Michigan City

JTNWI is supporting the community in pushing back against the Project Maize data center, engaging in door-to-door canvassing and petitioning, hosting community activities and actions, and mobilizing residents for public meetings and hearings, including the recent Indiana Department of Environmental Management’s public meeting on the facility’s emergency diesel generator air permit. 


About the google project Maize data center

 

Quick Facts

  • Data Center Name: Project Maize (a $832 million project)

  • Developer: Phoenix Investors LLC/Phoenix Construction

  • End-user: Lavender Fields Holdings LLC, Google’s shell corporation (Google has not formally stepped forward as the end-user and operator of the facility)

  • Address: 402 Royal Road, Michigan City, IN 46360

  • Size: 67 acres, 400,000 square-foot building

  • Generation: Estimated 300 megawatts of purchased power from NIPSCO for phase 1

  • Status: Under construction


Permits & Agreements

All other permits can be found on the City of Michigan City’s webpage.

Tax Abatement Resolutions

Tax abatement resolutions approved on September 2, 2025, by the Michigan City Common Council.

Emergency Diesel Generators Air Permit

New Source Construction and Part 70 Operating Permit, 70 diesel emergency generators at 198.5 MW capacity for Phase 1, approved on February 16, 2026, by the Indiana Department of Environmental Management.


community Issues Spotlight

  • The Project Maize data center is being developed on a brownfield site that poses a public health threat. The data center is under construction on a former windshield wiper manufacturing plant site, Federal-Mogul, with existing contamination from metals, acids, and solvents used on-site, including trichloroethylene (TCE), a carcinogen linked to non-Hodgkin lymphoma, kidney and liver damage, nervous system disruption, and cancer, historically present at levels up to 28,000 times the safe limit at the property. The project is being constructed within a one-mile radius of neighborhoods, schools, businesses, and natural areas susceptible to the impacts from the site’s existing contamination. 

    The project’s construction has already led to violations by the State of Indiana. The disturbance of soil at the site and its transport off-site for construction have triggered violations of the Resource Conservation and Recovery Act due to the failure to properly administer the Uncontaminated Soil Policy, issued by the Indiana Department of Environmental Management on October 9, 2025. These violations have raised substantial concerns among nearby residents, who are already enduring 24/7 noise and light pollution from the facility’s construction.

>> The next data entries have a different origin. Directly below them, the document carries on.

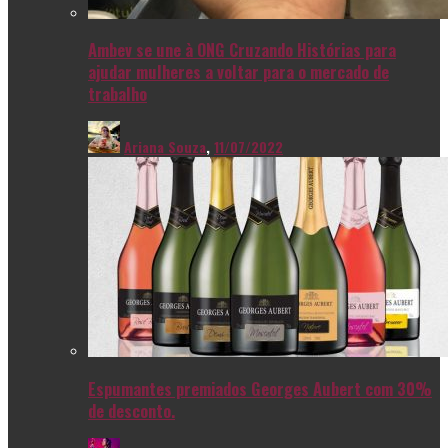
Ambev se une à ONG Cruzando Histórias para
ajudar mulheres a voltar para o mercado de
trabalho
Ariana Souza
,
11/07/2022
Espumantes premiados Georges Aubert com 30%
de desconto.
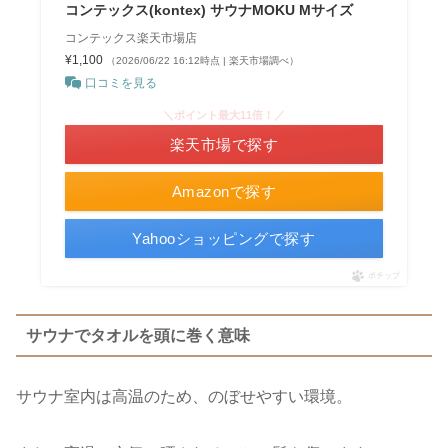
コンテックス(kontex) サウナMOKU Mサイズ
コンテックス楽天市場店
¥1,100
（2026/06/22 16:12時点 | 楽天市場調べ）
口コミを見る
＼ポイント最大11倍！／
楽天市場で探す
Amazonで探す
Yahooショッピングで探す
ポチップ
サウナでタオルを頭に巻く意味
サウナ室内は高温のため、のぼせやすい環境。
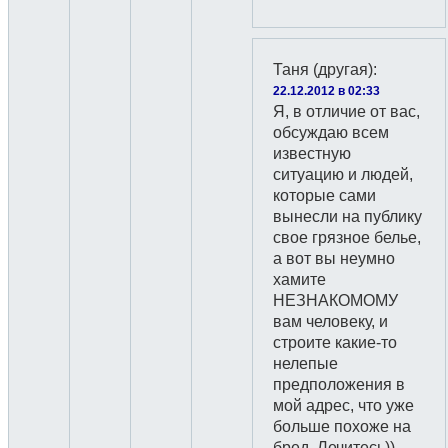
Таня (другая)
:
22.12.2012 в 02:33
Я, в отличие от вас,
обсуждаю всем
известную
ситуацию и людей,
которые сами
вынесли на публику
свое грязное белье,
а вот вы неумно
хамите
НЕЗНАКОМОМУ
вам человеку, и
строите какие-то
нелепые
предположения в
мой адрес, что уже
больше похоже на
бред. Лечитесь))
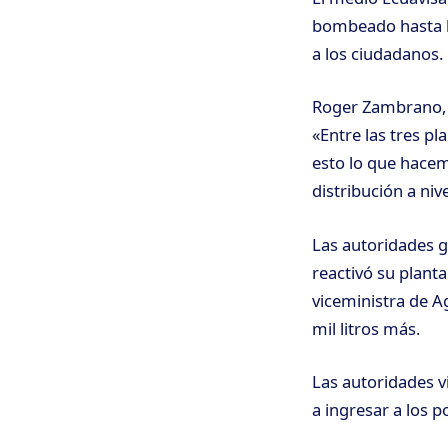
bombeado hasta la
a los ciudadanos.
Roger Zambrano, c
«Entre las tres p
esto lo que hacem
distribución a niv
Las autoridades
reactivó su plant
viceministra de A
mil litros más.
Las autoridades v
a ingresar a los p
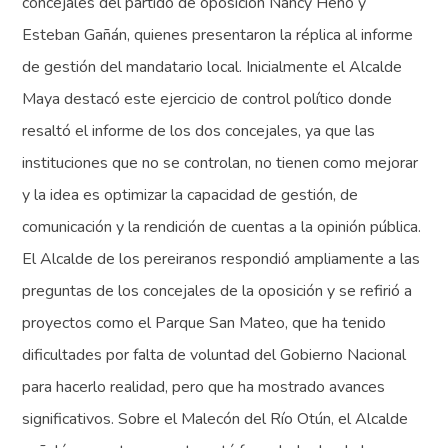
concejales del partido de oposición Nancy Heno y
Esteban Gañán, quienes presentaron la réplica al informe
de gestión del mandatario local. Inicialmente el Alcalde
Maya destacó este ejercicio de control político donde
resaltó el informe de los dos concejales, ya que las
instituciones que no se controlan, no tienen como mejorar
y la idea es optimizar la capacidad de gestión, de
comunicación y la rendición de cuentas a la opinión pública.
El Alcalde de los pereiranos respondió ampliamente a las
preguntas de los concejales de la oposición y se refirió a
proyectos como el Parque San Mateo, que ha tenido
dificultades por falta de voluntad del Gobierno Nacional
para hacerlo realidad, pero que ha mostrado avances
significativos. Sobre el Malecón del Río Otún, el Alcalde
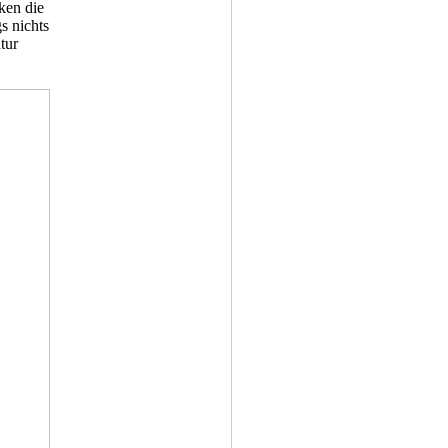
ken die
s nichts
tur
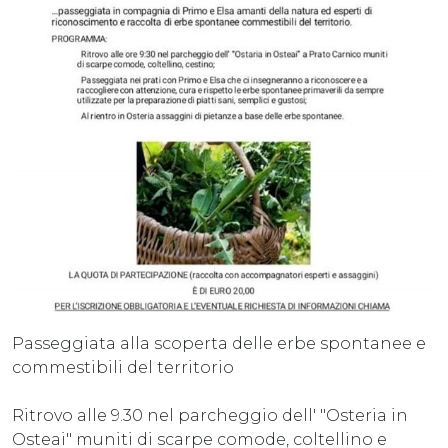
Passeggiata alla scoperta delle erbe spontanee e
commestibili del territorio
Ritrovo alle 9.30 nel parcheggio dell' "Osteria in
Osteai" muniti di scarpe comode, coltellino e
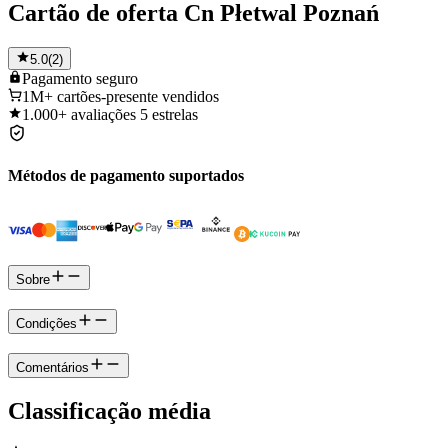
Cartão de oferta Cn Płetwal Poznań
5.0
(
2
)
Pagamento
seguro
1M+
cartões-presente vendidos
1.000+
avaliações 5 estrelas
Métodos de pagamento suportados
Sobre
Condições
Comentários
Classificação média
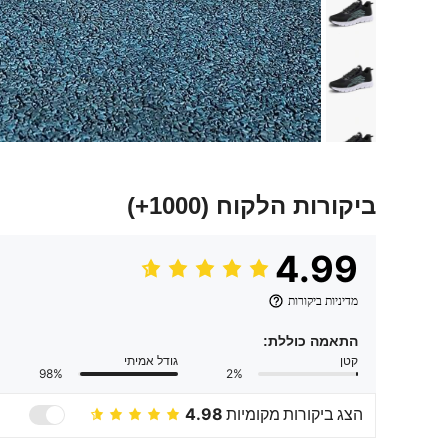
ביקורות הלקוח
(1000+)
4.99
מדיניות ביקורות
התאמה כוללת:
קטן
גודל אמיתי
98%
2%
הצג ביקורות מקומיות
4.98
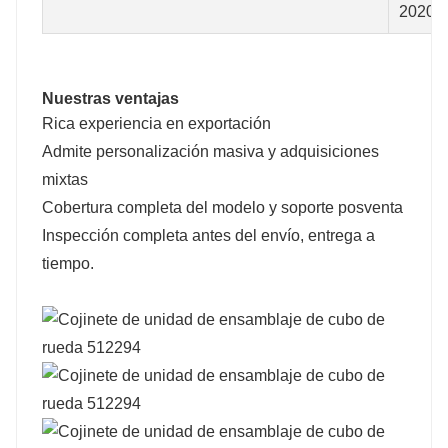
2020)
Nuestras ventajas
Rica experiencia en exportación
Admite personalización masiva y adquisiciones
mixtas
Cobertura completa del modelo y soporte posventa
Inspección completa antes del envío, entrega a
tiempo.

    Further exacerbating this issue is the facility’s new permit to operate dirty and outdated diesel emergency generators. Following a public meeting on the permit on December 9, 2025, despite the public’s pleas to extend the public comment period, on February 16, 2026, the Indiana Department of Environmental Management issued the facility’s New Source Construction and Part 70 Operating Permit, an air permit that will allow Lavender Fields Holdings LLC, Google’s shell corporation, to operate a total of 70 diesel emergency generators for phase 1 of the project with no modern pollution controls and self-monitoring and reporting its emissions. It is estimated that these generators, of which the engine specifications have been withheld and classified as trade secret, could emit 1,300-2,100 tons of CO₂/year. Moreover, when backup generators run, they emit air pollutants harmful to human health, including carbon monoxide, nitrogen oxides, and particulate matter, with some facilities already releasing 30% or more of their permitted emissions, rivaling those of nearby power plants. The addition of these emergency diesel generators poses a cumulative impact for the people of Michigan City, who already live in the shadow of the Michigan City Generating Station, a century-old coal plant on the shores of Lake Michigan.

  • The claims Project Maize site hires a majority of local, union labor, have been challenged, indicating that many out-of-state, non-union workers are employed at the facility. Phoenix Investors has not put forth a project labor agreement, a collective bargaining agreement with labor unions that establishes the terms and conditions of employment for a specific construction project. A project labor agreement should be central to any project, which has further seeded distrust about the site’s development.

    The data center was also under investigation by the Occupational Safety and Health Administration after a worker fell from the roof on October 9, 2025, according to police body cam footage who potentially fell 70 feet and is believed to be undocumented (video is available here: viewer discretion is advised), alongside another worker who was hurt on December 16, 2025, and is fighting to receive workers’ compensation and is unable to work due to his sustained injury. These growing worker safety incidents, coupled with environmental impacts, have set a dangerous example of the costs of unchecked data center buildout.

    International Union of Operating Engineers Local 150 has responded to these mounting worker issues by holding a sustained picket outside the site and at City Hall. Tensions have escalated since the October 29, 2025, arrest of two of their union members outside the facility and the impounding of their equipment, due to Phoenix's claims of trespassing, with no evidence provided. Phoenix is now suing Local 150 for $2 million in “economic damages,” and the lawsuit is pending in the U.S. District Court for the Northern District of Indiana. This lawsuit raises serious civil liberties issues that could be replicated across other projects.